The fees are equivalent to 1.2 percent of the total deal, with Alibaba paying $121.8 million in commissions. Selling shareholders are set to pay another $178.6 million, according to a filing with the U.S. Securities and Exchange Commission on Monday.
Overwhelming demand saw the IPO initially raise $21.8 billion, and then sent Alibaba Group Holding Ltd's stock surging 38 percent in its debut on Friday. That prompted underwriters to exercise an option to sell an additional 48 million shares, a source with direct knowledge of the deal said.
That means the IPO has surpassed a previous global record set by Agricultural Bank of China Ltd in 2010, when the lender raised $22.1 billion.

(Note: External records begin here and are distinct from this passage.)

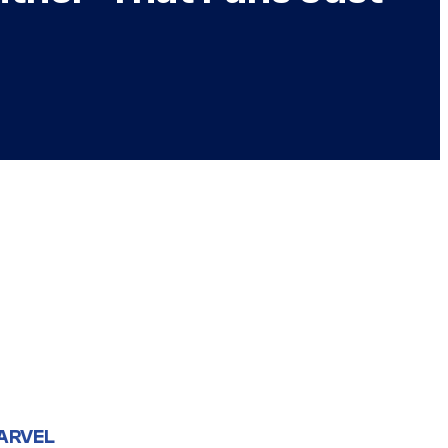
ARVEL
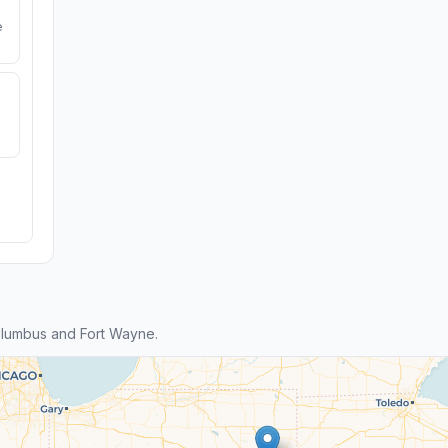
e
lumbus and Fort Wayne.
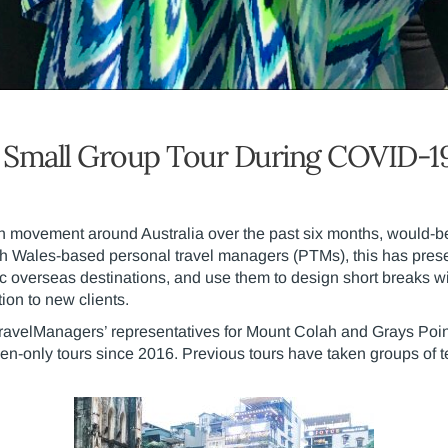
t Small Group Tour During COVID-1
n movement around Australia over the past six months, would-be t
th Wales-based personal travel managers (PTMs), this has present
tic overseas destinations, and use them to design short breaks wi
ion to new clients.
TravelManagers’ representatives for Mount Colah and Grays Poin
n-only tours since 2016. Previous tours have taken groups of t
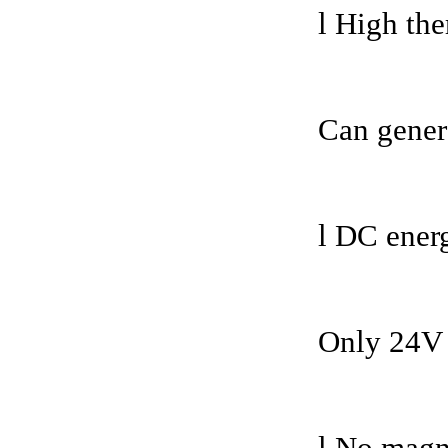
l High the
Can gener
l DC ener
Only 24V 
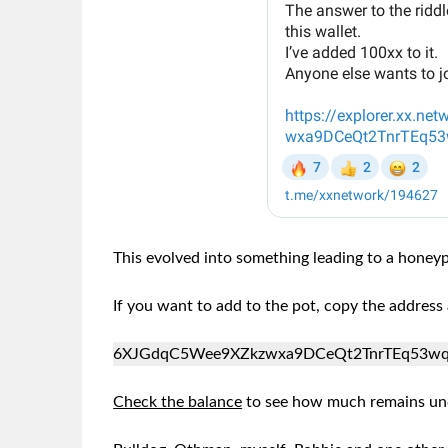
This evolved into something leading to a hone
If you want to add to the pot, copy the addres
6XJGdqC5Wee9XZkzwxa9DCeQt2TnrTEq53w
Check the balance
to see how much remains un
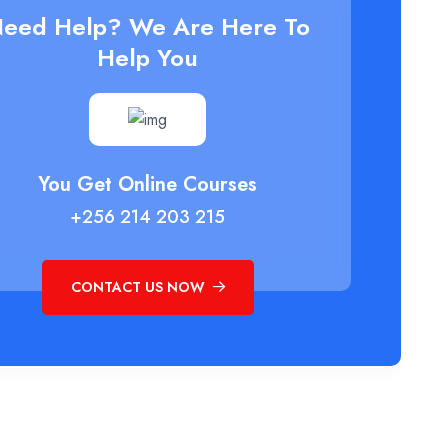
eed Help? We Are Here To
Help You
You Get Online Courses
+256 214 203 215
CONTACT US NOW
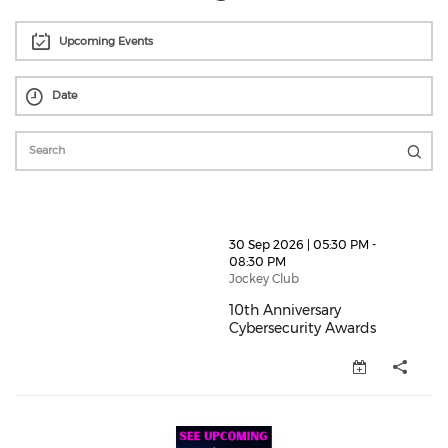
Upcoming Events
thumbnails 10th Anniversary Cybersecurity Awards (o
30 Sep 2026 | 05:30 PM -
08:30 PM
Jockey Club
10th Anniversary
Cybersecurity Awards
10th Anniversary Cybersecurity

According to its prospectus, Alibaba had agreed to sell 26.1 million additional shares under the option, and Yahoo Inc an additional 18.3 million, netting the two companies an extra $1.8 billion and $1.2 billion respectively.

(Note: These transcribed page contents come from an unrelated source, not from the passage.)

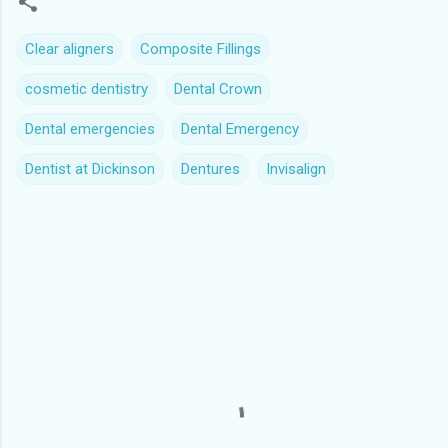
Clear aligners
Composite Fillings
cosmetic dentistry
Dental Crown
Dental emergencies
Dental Emergency
Dentist at Dickinson
Dentures
Invisalign
C
o
m
m
e
n
t
s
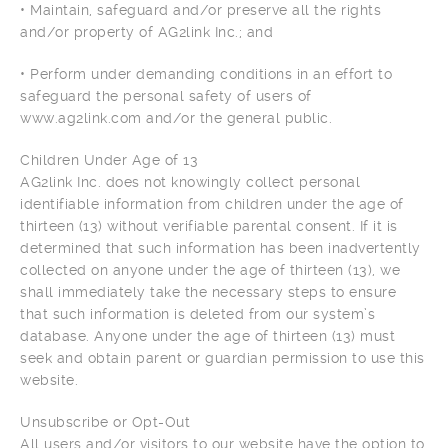
• Maintain, safeguard and/or preserve all the rights
and/or property of AG2link Inc.; and
• Perform under demanding conditions in an effort to
safeguard the personal safety of users of
www.ag2link.com and/or the general public.
Children Under Age of 13
AG2link Inc. does not knowingly collect personal
identifiable information from children under the age of
thirteen (13) without verifiable parental consent. If it is
determined that such information has been inadvertently
collected on anyone under the age of thirteen (13), we
shall immediately take the necessary steps to ensure
that such information is deleted from our system’s
database. Anyone under the age of thirteen (13) must
seek and obtain parent or guardian permission to use this
website.
Unsubscribe or Opt-Out
All users and/or visitors to our website have the option to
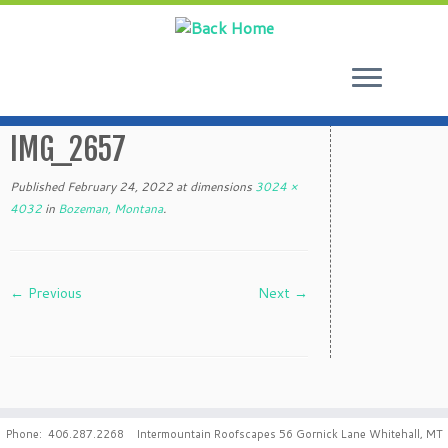
Skip
to
IMG_2657
content
Published
February 24, 2022
at dimensions
3024 ×
4032
in
Bozeman, Montana
.
← Previous
Next →
Phone: 406.287.2268 Intermountain Roofscapes 56 Gornick Lane Whitehall, MT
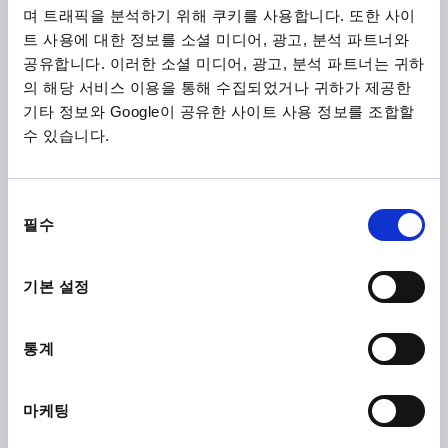
며 트래픽을 분석하기 위해 쿠키를 사용합니다. 또한 사이
트 사용에 대한 정보를 소셜 미디어, 광고, 분석 파트너와
K1872
공유합니다. 이러한 소셜 미디어, 광고, 분석 파트너는 귀하
의 해당 서비스 이용을 통해 수집되었거나 귀하가 제공한
기타 정보와 Google이 공유한 사이트 사용 정보를 조합할
수 있습니다.
동
CLAMPING LEVER ECO SIZE:3 M08, PLASTIC BLACK
필수
의
GREY RAL7021, COMP:STEEL
선
THREAD=M8
THREAD DEPTH=12
택
기본 설정
MAIN COLOUR=BLACK GREY RAL 7021
COMPONENT MATERIAL=STEEL
D=17
D1=21,2
D2=22,2
H=40
H1=10
H2=31,4
통계
HANDLE HEIGHT=58,1
H4=53,3
HANDLE LENGTH=80,3
HANDLE LENGTH=91,3
B=11,7
NO. OF TEETH =12
마케팅
Order number:
K1872.3081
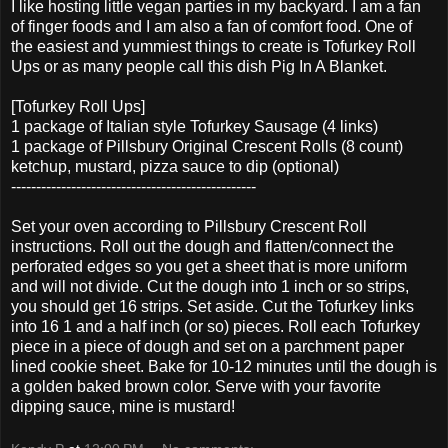
I like hosting little vegan parties in my backyard. I am a fan
of finger foods and I am also a fan of comfort food. One of
the easiest and yummiest things to create is Tofurkey Roll
Ups or as many people call this dish Pig In A Blanket.
[Tofurkey Roll Ups]
1 package of Italian style Tofurkey Sausage (4 links)
1 package of Pillsbury Original Crescent Rolls (8 count)
ketchup, mustard, pizza sauce to dip (optional)
-------------------------------------------------
Set your oven according to Pillsbury Crescent Roll
instructions. Roll out the dough and flatten/connect the
perforated edges so you get a sheet that is more uniform
and will not divide. Cut the dough into 1 inch or so strips,
you should get 16 strips. Set aside. Cut the Tofurkey links
into 16 1 and a half inch (or so) pieces. Roll each Tofurkey
piece in a piece of dough and set on a parchment paper
lined cookie sheet. Bake for 10-12 minutes until the dough is
a golden baked brown color. Serve with your favorite
dipping sauce, mine is mustard!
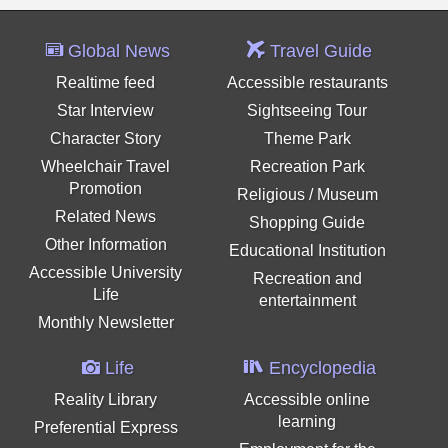
Global News
Travel Guide
Realtime feed
Accessible restaurants
Star Interview
Sightseeing Tour
Character Story
Theme Park
Wheelchair Travel
Recreation Park
Promotion
Religious / Museum
Related News
Shopping Guide
Other Information
Educational Institution
Accessible University
Recreation and
Life
entertainment
Monthly Newsletter
Life
Encyclopedia
Reality Library
Accessible online
learning
Preferential Express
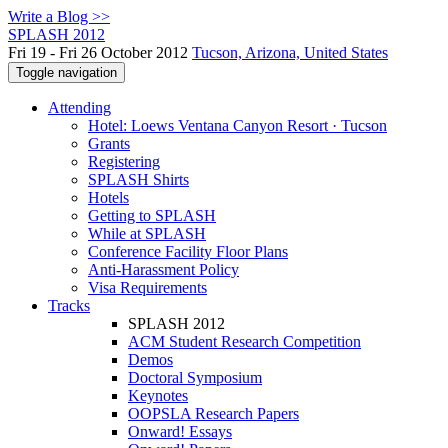
Write a Blog >>
SPLASH 2012
Fri 19 - Fri 26 October 2012
Tucson, Arizona, United States
Toggle navigation
Attending
Hotel: Loews Ventana Canyon Resort · Tucson
Grants
Registering
SPLASH Shirts
Hotels
Getting to SPLASH
While at SPLASH
Conference Facility Floor Plans
Anti-Harassment Policy
Visa Requirements
Tracks
SPLASH 2012
ACM Student Research Competition
Demos
Doctoral Symposium
Keynotes
OOPSLA Research Papers
Onward! Essays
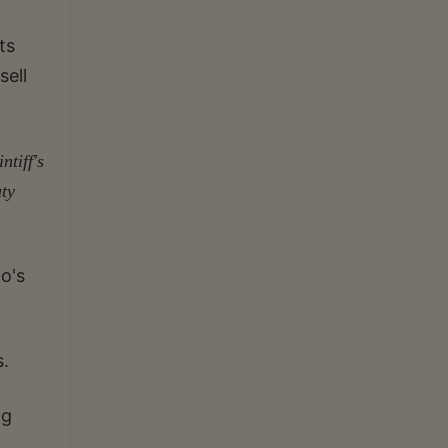
ts
sell
tiff's
uty
do's
s.
ng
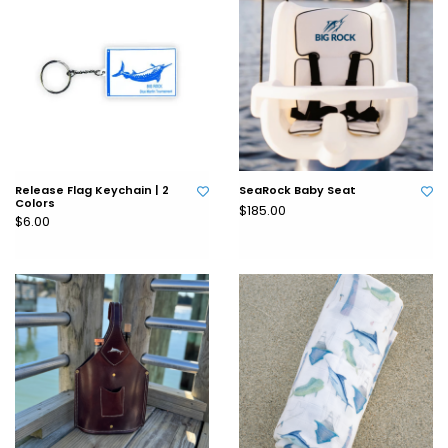
Release Flag Keychain | 2
SeaRock Baby Seat
Colors
$185.00
$6.00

Alibaba's Jack Ma had agreed under the same option to sell an extra 2.7 million shares and company co-founder Joe Tsai agreed to 902,782 additional shares.

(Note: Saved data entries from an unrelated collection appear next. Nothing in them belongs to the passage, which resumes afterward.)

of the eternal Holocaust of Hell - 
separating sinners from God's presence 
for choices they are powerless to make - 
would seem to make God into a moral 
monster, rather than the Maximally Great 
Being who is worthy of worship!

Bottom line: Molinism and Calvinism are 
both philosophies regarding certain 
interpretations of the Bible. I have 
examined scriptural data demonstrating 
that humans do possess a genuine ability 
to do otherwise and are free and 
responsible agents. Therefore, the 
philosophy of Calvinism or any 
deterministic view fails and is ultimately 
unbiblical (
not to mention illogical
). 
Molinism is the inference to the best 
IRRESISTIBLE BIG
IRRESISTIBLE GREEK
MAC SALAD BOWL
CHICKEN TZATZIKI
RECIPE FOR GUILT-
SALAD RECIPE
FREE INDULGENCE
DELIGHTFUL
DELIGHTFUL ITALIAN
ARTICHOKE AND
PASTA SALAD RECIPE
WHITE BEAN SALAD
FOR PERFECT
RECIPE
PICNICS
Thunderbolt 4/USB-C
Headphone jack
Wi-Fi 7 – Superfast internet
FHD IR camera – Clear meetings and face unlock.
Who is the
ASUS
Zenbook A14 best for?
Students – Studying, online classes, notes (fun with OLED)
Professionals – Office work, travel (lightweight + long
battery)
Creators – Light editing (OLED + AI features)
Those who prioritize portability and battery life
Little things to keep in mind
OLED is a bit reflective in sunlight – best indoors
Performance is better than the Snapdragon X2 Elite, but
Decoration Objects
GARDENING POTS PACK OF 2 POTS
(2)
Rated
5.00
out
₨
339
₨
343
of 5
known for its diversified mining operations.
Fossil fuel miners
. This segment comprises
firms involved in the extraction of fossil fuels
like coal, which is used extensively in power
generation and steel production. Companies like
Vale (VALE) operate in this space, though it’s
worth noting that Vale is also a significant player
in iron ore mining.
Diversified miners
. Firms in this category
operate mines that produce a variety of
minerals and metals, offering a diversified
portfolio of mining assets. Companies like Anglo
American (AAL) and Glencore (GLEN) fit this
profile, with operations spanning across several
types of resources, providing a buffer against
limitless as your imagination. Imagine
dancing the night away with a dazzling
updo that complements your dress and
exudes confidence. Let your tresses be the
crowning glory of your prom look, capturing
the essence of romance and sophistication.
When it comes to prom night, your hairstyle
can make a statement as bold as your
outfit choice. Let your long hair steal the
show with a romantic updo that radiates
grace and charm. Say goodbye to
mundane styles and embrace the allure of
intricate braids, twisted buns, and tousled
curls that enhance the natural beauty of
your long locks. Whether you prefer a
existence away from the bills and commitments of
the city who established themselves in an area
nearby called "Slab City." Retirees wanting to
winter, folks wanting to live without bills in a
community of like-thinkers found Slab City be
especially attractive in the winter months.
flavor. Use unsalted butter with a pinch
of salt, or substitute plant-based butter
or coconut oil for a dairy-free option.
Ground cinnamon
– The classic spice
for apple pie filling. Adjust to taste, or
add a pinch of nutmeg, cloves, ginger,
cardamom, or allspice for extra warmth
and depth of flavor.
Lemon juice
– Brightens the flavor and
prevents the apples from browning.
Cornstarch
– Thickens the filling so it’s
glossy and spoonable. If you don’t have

The source declined to be identified as the details of the additional sale have yet to be made official.
Alibaba declined to comment.
Citigroup Inc, Credit Suisse Group AG, Deutsche Bank, Goldman Sachs Group Inc, JPMorgan Chase & Co and Morgan Stanley acted as joint bookrunners of the IPO.
Rothschild was hired as Alibaba's independent financial advisor on the deal.